Now policymakers are rightly focused on Australia reaching full employment without adding further fuel to inflationary pressures. Beyond this immediate focus, all the challenges are on the supply side, with stronger demand showing up persistent long-term weaknesses in human capital, lacklustre productivity and slow adoption of new technologies.
Addressing these issues will become increasingly important to securing future living standards, with economic growth expected to dip lower next year and the once long-term challenges of an ageing population now on our doorstep. The economy and budget will also be increasingly exposed to the impacts of climate change.
Over the last decade the Commonwealth has increasingly, and in greater amounts, provided natural disaster relief to the states.
The NSW Intergenerational Report has estimated the future cost in NSW alone of up to $17.2 billion of economic costs from natural disasters on average each year by 2060.
Current low interest rates have also changed the goalposts for budget sustainability. The Parliamentary Budget Office’s view after the 2021-22 budget is that the fiscal position remains sustainable even if the government continues to run modest deficits and interest rates rise from record lows
In these circumstances, it would be a mistake to simply revert to the pre-pandemic budget foundations without fundamental reflection.
An over-reliance on quick fixes such as efficiency dividends, indexation changes and levies does not deliver value for money or long-term budget sustainability. Attempts to artificially constrain longer term expenditure pressures for the sake of a short-term lift in fiscal performance ultimately leads to a deferral of costs and unintended consequences.
The community bears the burden of arbitrary caps and artificial constraints through inadequate services in the longer term. This has been seen all too painfully in areas such as the aged care system, hospital funding and higher education.
Many of the arbitrary targets or supposed anchors that have long been fixtures of both parties’ fiscal strategies have not been achieved.

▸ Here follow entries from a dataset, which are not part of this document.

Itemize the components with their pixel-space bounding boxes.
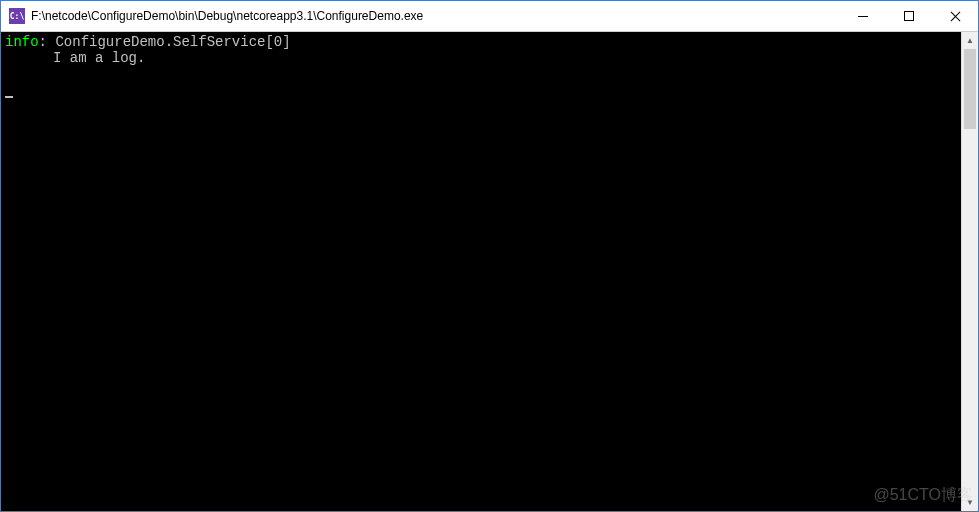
maximize-button[interactable] — [886, 1, 932, 31]
text-cursor — [5, 96, 13, 98]
maximize-icon — [904, 11, 914, 21]
scroll-up-button[interactable]: ▲ — [962, 32, 978, 49]
scroll-down-button[interactable]: ▼ — [962, 494, 978, 511]
window-controls — [840, 1, 978, 31]
console-output[interactable]: info: ConfigureDemo.SelfService[0] I am … — [1, 32, 961, 511]
close-button[interactable] — [932, 1, 978, 31]
log-message: I am a log. — [5, 50, 957, 66]
scroll-track[interactable] — [962, 49, 978, 494]
scroll-thumb[interactable] — [964, 49, 976, 129]
minimize-icon — [858, 16, 868, 17]
window-title: F:\netcode\ConfigureDemo\bin\Debug\netco… — [31, 9, 840, 23]
console-window: C:\ F:\netcode\ConfigureDemo\bin\Debug\n… — [0, 0, 979, 512]
close-icon — [950, 11, 960, 21]
log-level: info — [5, 34, 39, 50]
log-separator: : — [39, 34, 56, 50]
console-area: info: ConfigureDemo.SelfService[0] I am … — [1, 31, 978, 511]
minimize-button[interactable] — [840, 1, 886, 31]
vertical-scrollbar[interactable]: ▲ ▼ — [961, 32, 978, 511]
log-source: ConfigureDemo.SelfService[0] — [55, 34, 290, 50]
app-icon: C:\ — [9, 8, 25, 24]
titlebar[interactable]: C:\ F:\netcode\ConfigureDemo\bin\Debug\n… — [1, 1, 978, 31]
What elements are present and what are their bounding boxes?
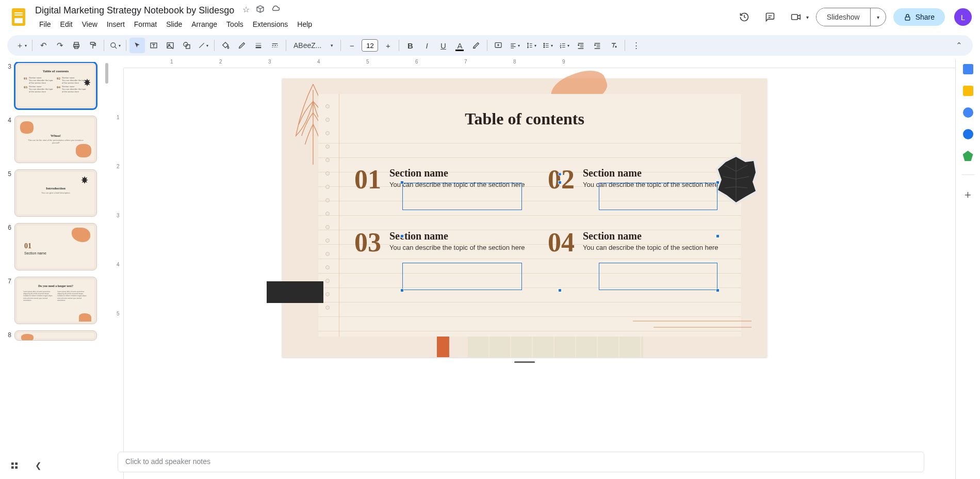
paint-format-button[interactable] <box>85 38 101 53</box>
collapse-filmstrip-button[interactable]: ❮ <box>31 458 45 473</box>
resize-handle-tl[interactable] <box>400 181 404 184</box>
toc-item-4[interactable]: 04 Section name You can describe the top… <box>548 229 726 256</box>
menu-file[interactable]: File <box>35 18 55 30</box>
bulleted-list-button[interactable] <box>540 38 556 53</box>
select-tool-button[interactable] <box>129 38 145 53</box>
grid-view-button[interactable] <box>7 458 22 473</box>
keep-icon[interactable] <box>963 86 973 96</box>
menu-slide[interactable]: Slide <box>162 18 186 30</box>
zoom-button[interactable] <box>107 38 123 53</box>
highlight-color-button[interactable] <box>468 38 484 53</box>
comments-icon[interactable] <box>761 8 779 26</box>
toc-item-1[interactable]: 01 Section name You can describe the top… <box>354 166 532 193</box>
document-title[interactable]: Digital Marketing Strategy Notebook by S… <box>32 4 237 17</box>
font-size-increase-button[interactable]: + <box>380 38 396 53</box>
font-size-decrease-button[interactable]: − <box>344 38 360 53</box>
menu-help[interactable]: Help <box>293 18 316 30</box>
font-size-input[interactable] <box>362 39 378 52</box>
thumb-number: 8 <box>4 330 11 339</box>
toc-section-name: Section name <box>583 167 726 179</box>
notes-resize-handle[interactable] <box>514 361 535 363</box>
underline-button[interactable]: U <box>435 38 451 53</box>
font-family-dropdown[interactable]: ABeeZ...▾ <box>289 38 337 53</box>
app-logo[interactable] <box>8 7 29 27</box>
resize-handle-bm[interactable] <box>558 289 562 292</box>
contacts-icon[interactable] <box>963 129 973 139</box>
textbox-button[interactable] <box>146 38 161 53</box>
redo-button[interactable]: ↷ <box>52 38 68 53</box>
right-sidebar: + <box>955 59 980 479</box>
slide-thumbnail-8[interactable] <box>14 330 97 341</box>
insert-comment-button[interactable] <box>491 38 506 53</box>
resize-handle-br[interactable] <box>716 289 720 292</box>
toc-description: You can describe the topic of the sectio… <box>583 243 726 252</box>
resize-handle-mr[interactable] <box>716 234 720 238</box>
maps-icon[interactable] <box>963 151 973 161</box>
star-icon[interactable]: ☆ <box>242 5 250 16</box>
collapse-toolbar-button[interactable]: ⌃ <box>951 38 967 53</box>
scrollbar-thumb[interactable] <box>105 63 108 84</box>
share-button[interactable]: Share <box>893 8 945 26</box>
menu-view[interactable]: View <box>78 18 102 30</box>
print-button[interactable] <box>69 38 84 53</box>
calendar-icon[interactable] <box>963 64 973 74</box>
border-dash-button[interactable] <box>267 38 283 53</box>
cloud-status-icon[interactable] <box>271 5 280 16</box>
toolbar: ＋ ↶ ↷ ABeeZ...▾ − + B I U A ⋮ ⌃ <box>7 35 973 56</box>
resize-handle-bl[interactable] <box>400 289 404 292</box>
rotate-handle[interactable] <box>558 172 562 176</box>
menu-arrange[interactable]: Arrange <box>187 18 221 30</box>
history-icon[interactable] <box>735 8 754 26</box>
fill-color-button[interactable] <box>218 38 233 53</box>
toc-item-2[interactable]: 02 Section name You can describe the top… <box>548 166 726 193</box>
slide-thumbnail-4[interactable]: Whoa! This can be the start of the prese… <box>14 116 97 163</box>
meet-icon[interactable] <box>787 8 805 26</box>
image-button[interactable] <box>162 38 178 53</box>
decrease-indent-button[interactable] <box>573 38 589 53</box>
slide-title[interactable]: Table of contents <box>282 109 767 129</box>
move-icon[interactable] <box>256 5 265 16</box>
menu-tools[interactable]: Tools <box>222 18 248 30</box>
meet-dropdown-icon[interactable]: ▾ <box>806 14 809 20</box>
toc-number: 02 <box>548 166 575 193</box>
shape-button[interactable] <box>179 38 194 53</box>
slide-thumbnail-5[interactable]: Introduction You can give a brief descri… <box>14 169 97 217</box>
undo-button[interactable]: ↶ <box>36 38 51 53</box>
horizontal-ruler[interactable]: 1 2 3 4 5 6 7 8 9 <box>124 59 955 68</box>
slideshow-button[interactable]: Slideshow <box>816 8 870 26</box>
menu-extensions[interactable]: Extensions <box>249 18 292 30</box>
thumb-number: 6 <box>4 223 11 231</box>
menu-format[interactable]: Format <box>130 18 161 30</box>
bold-button[interactable]: B <box>402 38 418 53</box>
toc-grid: 01 Section name You can describe the top… <box>354 166 726 256</box>
slideshow-dropdown-icon[interactable]: ▾ <box>870 8 886 26</box>
resize-handle-tm[interactable] <box>558 181 562 184</box>
add-addon-button[interactable]: + <box>965 188 971 202</box>
toc-section-name: Section name <box>389 167 532 179</box>
slide-canvas[interactable]: Table of contents 01 Section name You ca… <box>282 78 767 357</box>
slide-thumbnail-6[interactable]: 01 Section name <box>14 223 97 270</box>
clear-formatting-button[interactable] <box>606 38 622 53</box>
menu-edit[interactable]: Edit <box>56 18 77 30</box>
line-spacing-button[interactable] <box>524 38 539 53</box>
border-weight-button[interactable] <box>251 38 266 53</box>
toc-number: 03 <box>354 229 381 256</box>
resize-handle-tr[interactable] <box>716 181 720 184</box>
line-button[interactable] <box>195 38 211 53</box>
toc-item-3[interactable]: 03 Section name You can describe the top… <box>354 229 532 256</box>
tasks-icon[interactable] <box>963 107 973 118</box>
speaker-notes-input[interactable]: Click to add speaker notes <box>118 452 924 472</box>
resize-handle-ml[interactable] <box>400 234 404 238</box>
italic-button[interactable]: I <box>419 38 434 53</box>
new-slide-button[interactable]: ＋ <box>13 38 29 53</box>
more-options-button[interactable]: ⋮ <box>628 38 644 53</box>
menu-insert[interactable]: Insert <box>103 18 129 30</box>
account-avatar[interactable]: L <box>954 8 972 26</box>
text-color-button[interactable]: A <box>452 38 467 53</box>
increase-indent-button[interactable] <box>590 38 605 53</box>
numbered-list-button[interactable] <box>557 38 572 53</box>
slide-thumbnail-3[interactable]: Table of contents 01Section nameYou can … <box>14 62 97 109</box>
border-color-button[interactable] <box>234 38 250 53</box>
slide-thumbnail-7[interactable]: Do you need a longer text? Lorem ipsum d… <box>14 277 97 324</box>
align-button[interactable] <box>507 38 522 53</box>
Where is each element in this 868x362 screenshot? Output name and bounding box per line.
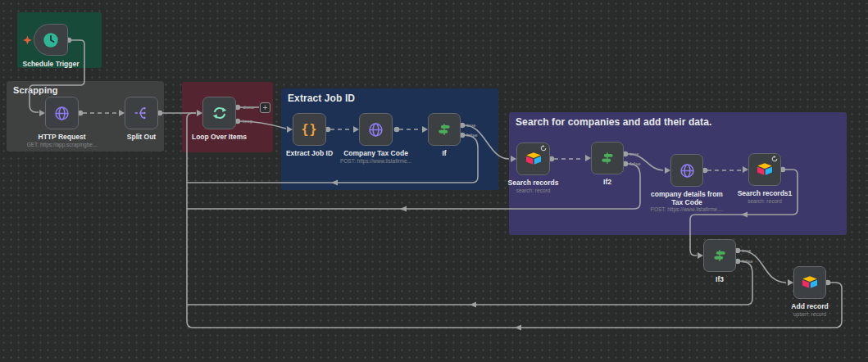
- node-if[interactable]: If: [428, 113, 461, 146]
- node-label: Search records1: [738, 189, 793, 197]
- code-braces-icon: {}: [301, 122, 317, 137]
- globe-icon: [679, 162, 696, 179]
- spark-icon: [23, 35, 32, 44]
- split-out-icon: [134, 105, 150, 121]
- node-label: Schedule Trigger: [23, 60, 80, 68]
- globe-icon: [53, 105, 70, 122]
- port-label-if2-false: false: [629, 161, 641, 167]
- retry-icon: [771, 156, 778, 162]
- node-label: If3: [716, 275, 724, 283]
- node-schedule-trigger[interactable]: Schedule Trigger: [34, 24, 68, 56]
- sticky-title: Search for companies and add their data.: [509, 112, 847, 132]
- node-company-tax-code[interactable]: Company Tax Code POST: https://www.lista…: [359, 113, 393, 146]
- node-label: Company Tax Code: [343, 149, 408, 157]
- port-label-loop: loop: [243, 119, 253, 124]
- wire-if3-false-feedback: [187, 261, 752, 305]
- retry-icon: [540, 145, 547, 152]
- loop-icon: [211, 104, 229, 122]
- node-add-record[interactable]: Add record upsert: record: [793, 266, 826, 299]
- if-filter-icon: [599, 150, 616, 166]
- port-label-if-false: false: [466, 133, 478, 138]
- node-label: HTTP Request: [39, 133, 86, 141]
- node-label: If2: [603, 178, 611, 186]
- node-if2[interactable]: If2: [591, 142, 624, 174]
- node-label: Extract Job ID: [286, 149, 333, 157]
- node-subtitle: upsert: record: [793, 311, 826, 317]
- node-subtitle: search: record: [748, 198, 782, 204]
- node-subtitle: GET: https://app.scrapingbe...: [27, 142, 98, 147]
- node-label: Loop Over Items: [192, 133, 247, 141]
- port-label-done: done: [243, 105, 254, 111]
- workflow-canvas[interactable]: Scrapping Extract Job ID Search for comp…: [0, 0, 868, 362]
- if-filter-icon: [711, 247, 728, 264]
- node-label: Split Out: [127, 133, 156, 141]
- node-label: Add record: [791, 302, 828, 310]
- add-node-button[interactable]: +: [260, 102, 270, 113]
- port-label-if2-true: true: [629, 152, 639, 157]
- node-split-out[interactable]: Split Out: [125, 97, 158, 129]
- node-label: If: [442, 149, 446, 157]
- node-search-records[interactable]: Search records search: record: [516, 143, 550, 175]
- port-label-if3-true: true: [742, 248, 751, 254]
- globe-icon: [367, 121, 384, 138]
- node-label: Search records: [508, 179, 559, 187]
- node-label: company details from Tax Code: [646, 190, 728, 206]
- port-label-if-true: true: [466, 123, 475, 129]
- sticky-title: Extract Job ID: [281, 88, 498, 108]
- port-label-if3-false: false: [742, 259, 753, 265]
- if-filter-icon: [436, 121, 452, 138]
- node-company-details-from-tax-code[interactable]: company details from Tax Code POST: http…: [670, 154, 703, 187]
- node-search-records1[interactable]: Search records1 search: record: [748, 153, 781, 186]
- node-loop-over-items[interactable]: Loop Over Items: [202, 97, 236, 129]
- node-extract-job-id[interactable]: {} Extract Job ID: [293, 113, 326, 146]
- node-subtitle: POST: https://www.listafirme...: [340, 158, 411, 164]
- airtable-icon: [756, 161, 774, 179]
- node-http-request[interactable]: HTTP Request GET: https://app.scrapingbe…: [45, 97, 79, 129]
- airtable-icon: [801, 274, 819, 292]
- airtable-icon: [525, 150, 543, 168]
- node-if3[interactable]: If3: [703, 239, 736, 272]
- node-subtitle: POST: https://www.listafirme....: [651, 206, 724, 212]
- wire-if3-true-to-addrecord: [740, 251, 786, 283]
- node-subtitle: search: record: [516, 188, 551, 193]
- clock-icon: [42, 31, 60, 49]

Take budget balance on average over the cycle. Australia has now recorded 14 consecutive deficits and over the last 40 years, there are only six years in which Australia could claim to have been running a balanced budget on average over the preceding decade.
It is unlikely that the upcoming early election budget will provide the time or political space to hit the reset button. But locking in permanent tax and spending changes without a long-term strategy for fiscal sustainability will significantly constrain future choices.
It is critical that after the election whichever party forms government moves quickly to reset the foundations of fiscal policy in Australia, ahead of the 2023-24 Budget. To do this a review of the 25-year-old Charter of Budget Honesty Act is needed to improve the scrutiny of federal finances, reflecting on a plethora of new pressures and considerations for budget standards, processes and reporting.
We also need a whole-of-nation Intergenerational Report conducted by the Parliamentary Budget Office to provide a full picture of long-term budget health.
State government expenditure amounts to over 14 per cent of GDP, with almost half funded by transfers from the Commonwealth government. With state governments increasing their debt levels over the past two years, a long-term picture of budget sustainability will be incomplete unless we also understand the pressures faced by the states who are responsible for delivering fast growing services such as health and school education.
We need to return to the regular evaluation of budget programs that was a standard requirement during the 1990s, to drive continuous improvement and innovation in programs. This made a substantial contribution to Cabinet debate and development of new policy options.
The quality of the budget and the efficiency with which taxpayers’ dollars are invested in building productive capacity in the economy and delivering effective human services is now more important than ever.